Progress towards bionic eye implants

Silicon nanowires and wireless technology combine to produce potential high-resolution implant to restore sight

Bionic eye technology has long lagged behind the science fictional portrayal. Although some progress has been made towards restoring sight using electronics and implants, the level of sight they can produce is still well below the accepted threshold for blindness.

SEM image of silicon nanowires, which both detect light and stimulate retinal cells. Image: UC San Diego

Engineers at the University of California – San Diego and a La Jolla-based start-up company called Nanovision Biosciences now report that they have developed new technology that directly stimulates retinal cells to potentially restore high resolution sight that has been lost owing to neurodegenerative diseases, such as macular degeneration, retinitis pigmentosa and loss of sight owing to diabetes: all major causes of blindness in humans, affecting millions of people around the world and currently with no effective treatment. Although the technology is some years away from human trials, animal models have given encouraging results, the team states.

“We want to create a new class of devices with drastically improved capabilities to help people with impaired vision,” said Gabriel Silva, professor in bioengineering and ophthalmology at UC San Diego.

Two technologies are key to the system. Firstly, an array of silicon nanowires detects light and electrically stimulates retinal cells. These are bundled into a grid of electrodes whose density approaches that of the light-sensitive cells in the retina. This grid is implanted behind the retina and links up to the other key technology – a wireless device that transmits both power and data with high efficiency, using an inductive charge-transfer system that works on the same basis as wireless charging of  electronic devices or electric vehicles. The wireless signal also times the stimulation of the retinal cells. The team claims that 90% of the energy transmitted by the system is delivered to the implant and used for stimulation.

“To restore functional vision, it is critical that the neural interface matches the resolution and sensitivity of the human retina,” said Gert Cauwenberghs, a professor of bioengineering at the Jacobs School of Engineering at UC San Diego and senior author of a paper detailing the research published in the Journal of Neural Engineering. Cauwenberghs led the team that developed the inductive charging and data transfer system, which was part funded by inductive charging specialist and major semiconductor company Qualcomm.

Unlike other bionic visual systems, the team’s device does not need a camera outside the body, although one of the coils for the inductive system is outside the body – the other is implanted in the eye. This advance results from the dual action of the silicon nanowires.

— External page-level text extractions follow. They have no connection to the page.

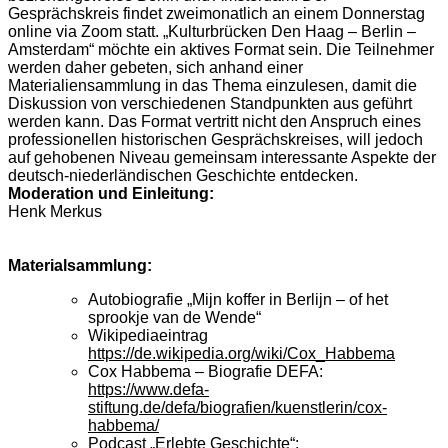
Gesprächskreis findet zweimonatlich an einem Donnerstag
online via Zoom statt. „Kulturbrücken Den Haag – Berlin –
Amsterdam“ möchte ein aktives Format sein. Die Teilnehmer
werden daher gebeten, sich anhand einer
Materialiensammlung
in das Thema einzulesen, damit
die
Diskussion
von verschiedenen Standpunkten aus
geführt
werden kann. Das Format vertritt nicht den Anspruch eines
professionellen historischen Gesprächskreises, will jedoch
auf gehobenen Niveau gemeinsam interessante Aspekte der
deutsch-niederländischen Geschichte
entdecken
.
Moderation und Einleitung:
Henk Merkus
Materialsammlun
g:
Autobiografie „Mijn koffer in Berlijn – of het
sprookje van de Wende“
Wikipediaeintrag
https://de.wikipedia.org/wiki/Cox_Habbema
Cox Habbema – Biografie DEFA:
https://www.defa-
stiftung.de/defa/biografien/kuenstlerin/cox-
habbema/
Podcast „Erlebte Geschichte“:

The team tested the technology by implanting a nanowire electrode grid behind the retina of rats whose genome had been altered so that they developed a form of retinal degeneration. The in vitro experiment, which stimulated both rods (light sensing cells) and cones (colour sensing cells) in the retinal tissue, showed that action potentials, which indicate cell activity, were produced when the augmented retina was exposed to a combination of light and electrical potential from the inductive system. Removing either of these also stopped the action potentials being produced.

“We have made rapid progress with the development of the world’s first nanoengineered retinal prosthesis as a result of the unique partnership we have developed with the team at UC San Diego,” said Scott Thorogood, CEO of Nanovision Biosciences, which he formed with Silva and William Freeman, director of the Jacobs Retina Centre at UC San Diego, to commercialise the technology.

Further animal trials of the device are now progressing, with clinical trials on humans planned to follow.